Ou seja, a ideia de estado de exceção se contrapõe ao conceito de Estado de Direito, entendido este como Estado com respeito, sobretudo, aos direitos fundamentais de todos os cidadãos, principalmente de grupos vulneráveis. Levando-se em consideração que a proteção de dados é um direito fundamental, tal como vem sendo reconhecido pela doutrina e jurisprudência nacional e internacional, e que a maior parte do tratamento de dados que se faz por meio de plataformas digitais e contrariamente à legislação, seja pela ausência de consentimento válido, seja pela ausência de transparência, resta patente a generalização da presença do estado de exceção.

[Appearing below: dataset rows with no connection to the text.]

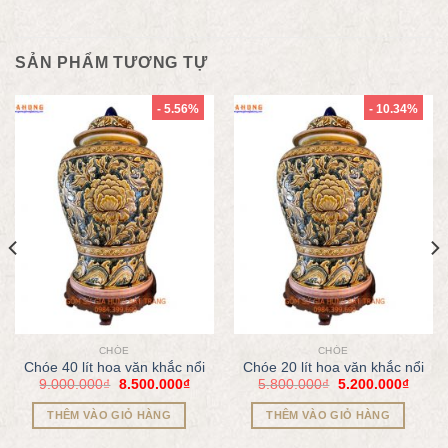
SẢN PHẨM TƯƠNG TỰ
- 5.56%
- 10.34%
CHÓE
CHÓE
Chóe 40 lít hoa văn khắc nổi
Chóe 20 lít hoa văn khắc nổi
9.000.000
₫
8.500.000
₫
5.800.000
₫
5.200.000
₫
THÊM VÀO GIỎ HÀNG
THÊM VÀO GIỎ HÀNG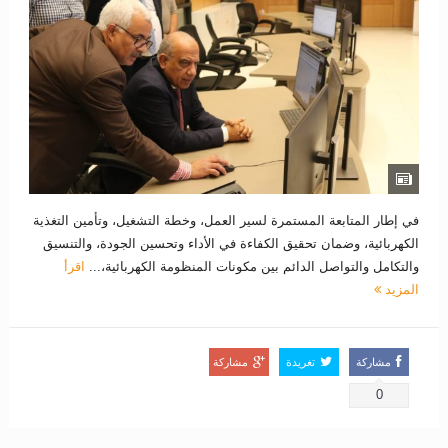
في إطار المتابعة المستمرة لسير العمل، وخطة التشغيل، وتأمين التغذية
الكهربائية، وضمان تحقيق الكفاءة في الأداء وتحسين الجودة، والتنسيق
والتكامل والتواصل الدائم بين مكونات المنظومة الكهربائية،...
اقرأ
المزيد
مشاركة
تغريدة
مشاركة
0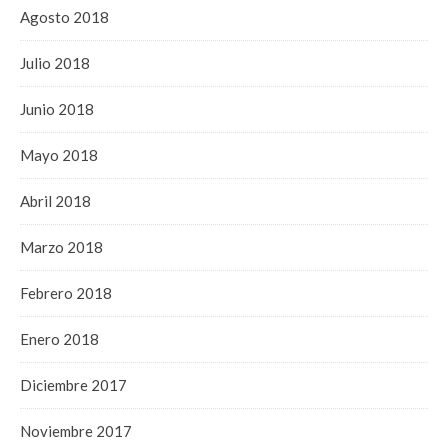
Agosto 2018
Julio 2018
Junio 2018
Mayo 2018
Abril 2018
Marzo 2018
Febrero 2018
Enero 2018
Diciembre 2017
Noviembre 2017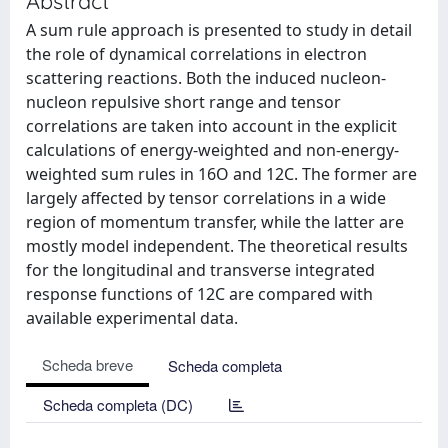
Abstract
A sum rule approach is presented to study in detail
the role of dynamical correlations in electron
scattering reactions. Both the induced nucleon-
nucleon repulsive short range and tensor
correlations are taken into account in the explicit
calculations of energy-weighted and non-energy-
weighted sum rules in 16O and 12C. The former are
largely affected by tensor correlations in a wide
region of momentum transfer, while the latter are
mostly model independent. The theoretical results
for the longitudinal and transverse integrated
response functions of 12C are compared with
available experimental data.
Scheda breve
Scheda completa
Scheda completa (DC)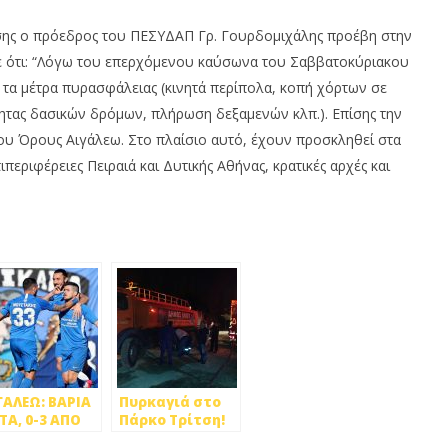
σης ο πρόεδρος του ΠΕΣΥΔΑΠ Γρ. Γουρδομιχάλης προέβη στην
σε ότι: “Λόγω του επερχόμενου καύσωνα του Σαββατοκύριακου
τα μέτρα πυρασφάλειας (κινητά περίπολα, κοπή χόρτων σε
τητας δασικών δρόμων, πλήρωση δεξαμενών κλπ.). Επίσης την
υ Όρους Αιγάλεω. Στο πλαίσιο αυτό, έχουν προσκληθεί στα
περιφέρειες Πειραιά και Δυτικής Αθήνας, κρατικές αρχές και
ΓΑΛΕΩ: ΒΑΡΙΑ
Πυρκαγιά στο
ΤΑ, 0-3 ΑΠΟ
Πάρκο Τρίτση!
ΝΙΚΟ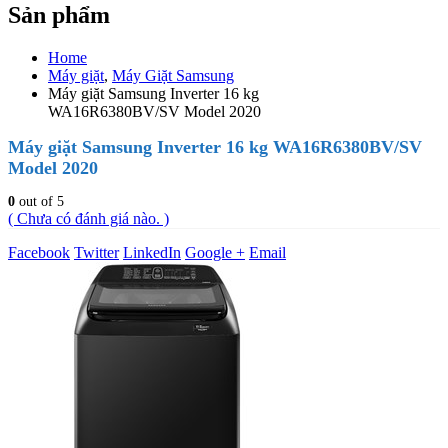
Sản phẩm
Home
Máy giặt
,
Máy Giặt Samsung
Máy giặt Samsung Inverter 16 kg
WA16R6380BV/SV Model 2020
Máy giặt Samsung Inverter 16 kg WA16R6380BV/SV
Model 2020
0
out of 5
( Chưa có đánh giá nào. )
Facebook
Twitter
LinkedIn
Google +
Email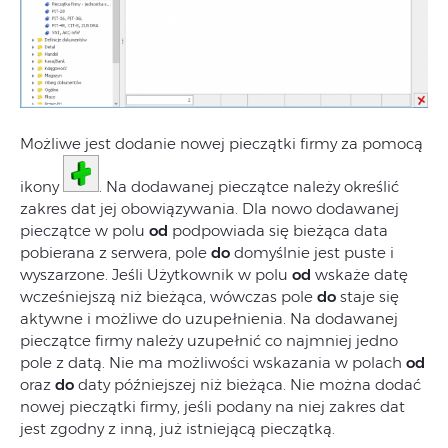
Możliwe jest dodanie nowej pieczątki firmy za pomocą
ikony
. Na dodawanej pieczątce należy określić
zakres dat jej obowiązywania. Dla nowo dodawanej
pieczątce w polu
od
podpowiada się bieżąca data
pobierana z serwera, pole
do
domyślnie jest puste i
wyszarzone. Jeśli Użytkownik w polu
od
wskaże datę
wcześniejszą niż bieżąca, wówczas pole
do
staje się
aktywne i możliwe do uzupełnienia. Na dodawanej
pieczątce firmy należy uzupełnić co najmniej jedno
pole z datą. Nie ma możliwości wskazania w polach
od
oraz
do
daty późniejszej niż bieżąca. Nie można dodać
nowej pieczątki firmy, jeśli podany na niej zakres dat
jest zgodny z inną, już istniejącą pieczątką.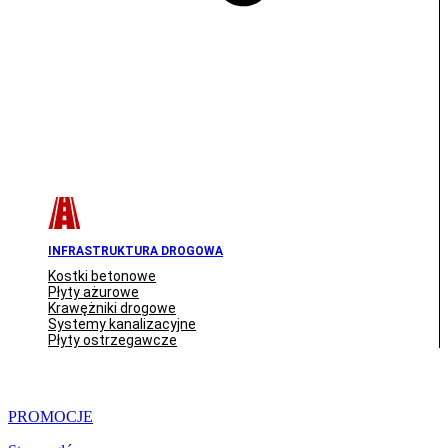
INFRASTRUKTURA DROGOWA
Kostki betonowe
Płyty ażurowe
Krawężniki drogowe
Systemy kanalizacyjne
Płyty ostrzegawcze
PROMOCJE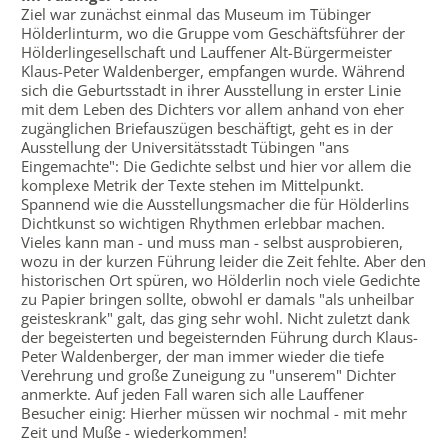
Ziel war zunächst einmal das Museum im Tübinger
Hölderlinturm, wo die Gruppe vom Geschäftsführer der
Hölderlingesellschaft und Lauffener Alt-Bürgermeister
Klaus-Peter Waldenberger, empfangen wurde. Während
sich die Geburtsstadt in ihrer Ausstellung in erster Linie
mit dem Leben des Dichters vor allem anhand von eher
zugänglichen Briefauszügen beschäftigt, geht es in der
Ausstellung der Universitätsstadt Tübingen "ans
Eingemachte": Die Gedichte selbst und hier vor allem die
komplexe Metrik der Texte stehen im Mittelpunkt.
Spannend wie die Ausstellungsmacher die für Hölderlins
Dichtkunst so wichtigen Rhythmen erlebbar machen.
Vieles kann man - und muss man - selbst ausprobieren,
wozu in der kurzen Führung leider die Zeit fehlte. Aber den
historischen Ort spüren, wo Hölderlin noch viele Gedichte
zu Papier bringen sollte, obwohl er damals "als unheilbar
geisteskrank" galt, das ging sehr wohl. Nicht zuletzt dank
der begeisterten und begeisternden Führung durch Klaus-
Peter Waldenberger, der man immer wieder die tiefe
Verehrung und große Zuneigung zu "unserem" Dichter
anmerkte. Auf jeden Fall waren sich alle Lauffener
Besucher einig: Hierher müssen wir nochmal - mit mehr
Zeit und Muße - wiederkommen!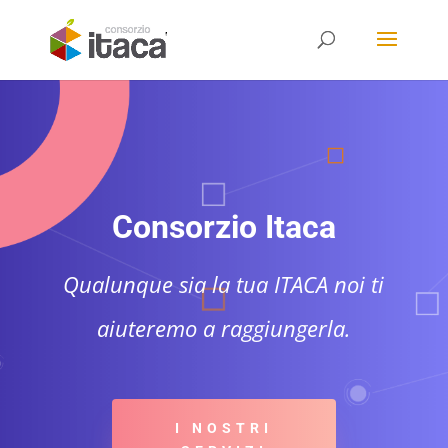
Consorzio Itaca
Qualunque sia la tua ITACA noi ti
aiuteremo a raggiungerla.
I NOSTRI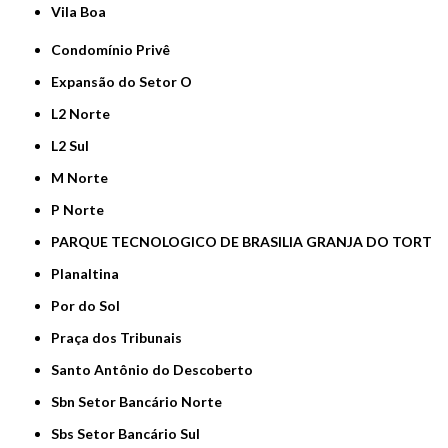
Vila Boa
Condomínio Privê
Expansão do Setor O
L2 Norte
L2 Sul
M Norte
P Norte
PARQUE TECNOLOGICO DE BRASILIA GRANJA DO TORT
Planaltina
Por do Sol
Praça dos Tribunais
Santo Antônio do Descoberto
Sbn Setor Bancário Norte
Sbs Setor Bancário Sul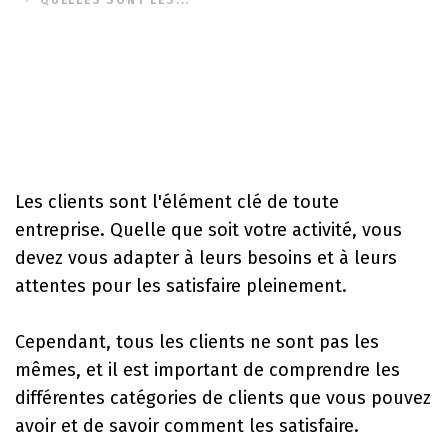
Les
clients
sont l'élément clé de toute
entreprise
. Quelle que soit votre activité, vous
devez vous adapter à leurs besoins et à leurs
attentes pour les satisfaire pleinement.
Cependant, tous les
clients
ne sont pas les
mêmes, et il est important de comprendre les
différentes
catégories de clients
que vous pouvez
avoir et de savoir comment les satisfaire.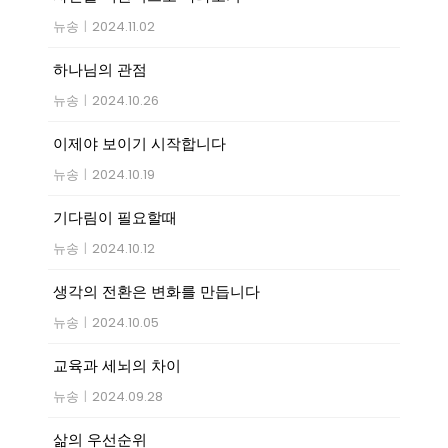
뉴송
|
2024.11.02
하나님의 관점
뉴송
|
2024.10.26
이제야 보이기 시작합니다
뉴송
|
2024.10.19
기다림이 필요할때
뉴송
|
2024.10.12
생각의 전환은 변화를 만듭니다
뉴송
|
2024.10.05
교육과 세뇌의 차이
뉴송
|
2024.09.28
삶의 우선순위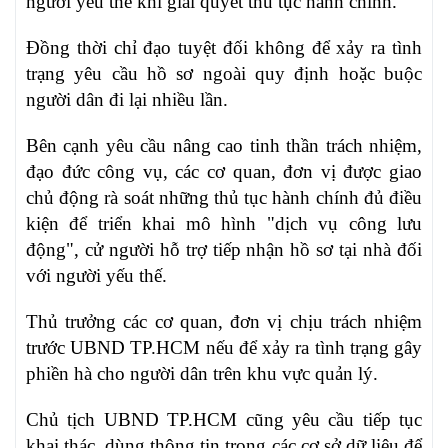
người yếu thế khi giải quyết thủ tục hành chính.
Đồng thời chỉ đạo tuyệt đối không để xảy ra tình
trạng yêu cầu hồ sơ ngoài quy định hoặc buộc
người dân đi lại nhiều lần.
Bên cạnh yêu cầu nâng cao tinh thần trách nhiệm,
đạo đức công vụ, các cơ quan, đơn vị được giao
chủ động rà soát những thủ tục hành chính đủ điều
kiện để triển khai mô hình "dịch vụ công lưu
động", cử người hỗ trợ tiếp nhận hồ sơ tại nhà đối
với người yếu thế.
Thủ trưởng các cơ quan, đơn vị chịu trách nhiệm
trước UBND TP.HCM nếu để xảy ra tình trạng gây
phiền hà cho người dân trên khu vực quản lý.
Chủ tịch UBND TP.HCM cũng yêu cầu tiếp tục
khai thác, dùng thông tin trong các cơ sở dữ liệu để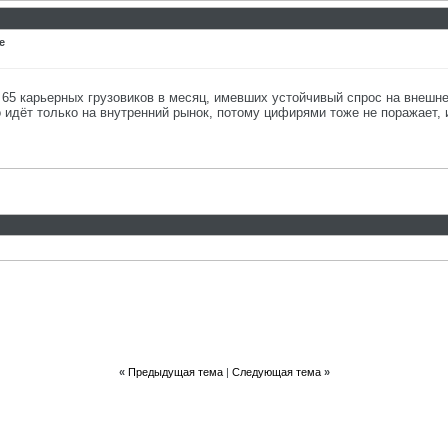
е
65 карьерных грузовиков в месяц, имевших устойчивый спрос на внешне
о идёт только на внутренний рынок, потому цифирями тоже не поражает, 
«
Предыдущая тема
|
Следующая тема
»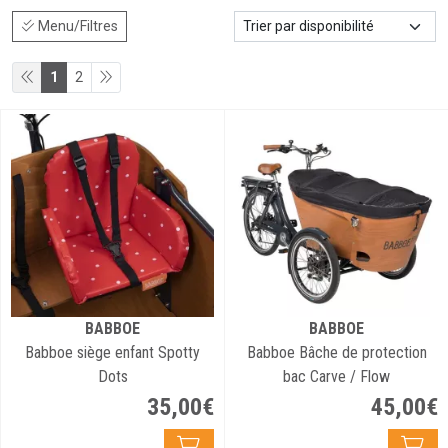
Menu/Filtres
1
2
BABBOE
BABBOE
Babboe siège enfant Spotty
Babboe Bâche de protection
Dots
bac Carve / Flow
35
,
00
€
45
,
00
€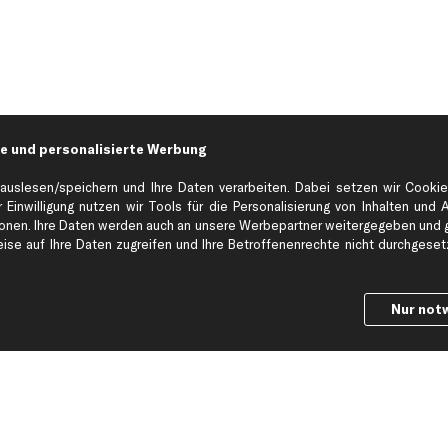
e und personalisierte Werbung
auslesen/speichern und Ihre Daten verarbeiten. Dabei setzen wir Cookie
 Einwilligung nutzen wir Tools für die Personalisierung von Inhalten und 
en. Ihre Daten werden auch an unsere Werbepartner weitergegeben und ge
Hilfe & Support
Top Produkt
se auf Ihre Daten zugreifen und Ihre Betroffenenrechte nicht durchgesetzt
Kontakt
Auspuff
Datenschutz
Bremsbeläge
Nur not
ng
AGB
Bremssattel
Impressum
Bremsscheiben
Whistleblowersystem
Lichtmaschine
Dateneinstellungen
Luftfilter
Widerrufsbelehrung
Ölfilter
Querlenker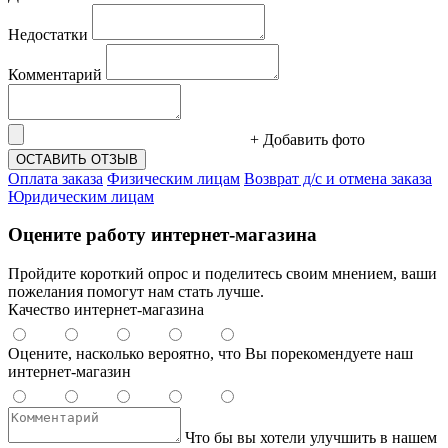
Недостатки
Комментарий
+ Добавить фото
ОСТАВИТЬ ОТЗЫВ
Оплата заказа
Физическим лицам
Возврат д/с и отмена заказа
Юридическим лицам
Оцените работу интернет-магазина
Пройдите короткий опрос и поделитесь своим мнением, ваши
пожелания помогут нам стать лучше.
Качество интернет-магазина
Оцените, насколько вероятно, что Вы порекомендуете наш
интернет-магазин
Что бы вы хотели улучшить в нашем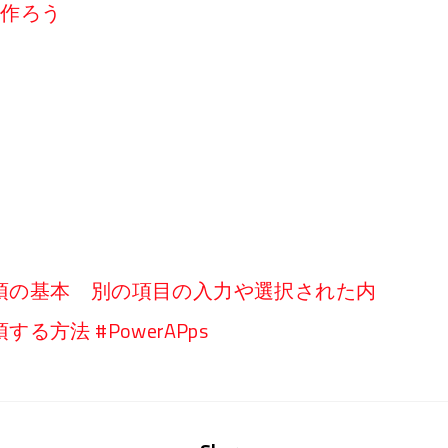
リを作ろう
須の基本 別の項目の入力や選択された内
方法 #PowerAPps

Mais do que nunca é urgente a necessidade de uma compreensão acerca da temática da IA e da proteção de dados por um viés não polarizado, mas holístico e inclusivo, e a favor de se repensar as ambivalências e contradições, com base em uma Teoria Inclusiva dos Direitos Fundamentais aplicada a este ainda novo e já extremamente vigoroso campo do Direito, o que consideramos imprescindível para uma melhor compreensão e proteção dos direitos fundamentais envolvidos nesta seara (CANTARINI, Paola. Teoria Fundamental do direito digital: uma análise filosófico-constitucional; & GUERRA FILHO, Willis Santiago. Teoria inclusiva dos direitos fundamentais e direito digital). Tal proposta hermenêutica visa alcançar a perspectiva poética, e não linear, não bidimensional, buscando-se uma compreensão que passa pelo pensamento filosófico polifônico, do múltiplo, como uma pragmática do múltiplo, trazendo um pensamento plural, talvez a fim se de chegar próximo do que Luciano Floridi (The Logic of Information: A Theory of Philosophy as Conceptual Design) caracteriza como "homo poietico". Uma lógica de design como uma lógica conceptual que precisa ser desenvolvida para sustentar a base da informação em IA. Do que se trata é de uma mudança de uma compreensão do conhecimento representacionalista (mimético) para um construcionista (poiético), da mimesis à poiesis, numa interpretação poiética dos nossos conhecimentos, desenvolvendo uma lógica de "fazer", de design dos artefatos semânticos para os quais nós somos epistemicamente responsáveis. Chega-se assim a uma filosofia como design conceitual, envolvendo a crítica, uma epistemologia poiética (construtiva) em vez de mimetizada (representativa), apta a propor uma ética da IA relacionada com os valores construcionistas do homo poieticus.

 

REFERÊNCIAS

BEN-SHAHAR, Omri. Data Pollution, Journal of Legal Analysis, Volume 11, 2019.

CANTARINI, Paola. Teoria Fundamental do direito digital: uma análise filosófico-constitucional, Clube de autores, 2020.

____________& GUERRA FILHO, Willis Santiago. Teoria inclusiva dos direitos fundamentais e direito digital, Clube de autores, 2020.

FLORIDI, Luciano. The Logic of Information: A Theory of Philosophy as Conceptual Design, OUP Oxford, 2019.

ZUBOFF, Shoshana. A era do capitalismo de vigilância. Editora Intrínseca, 2021.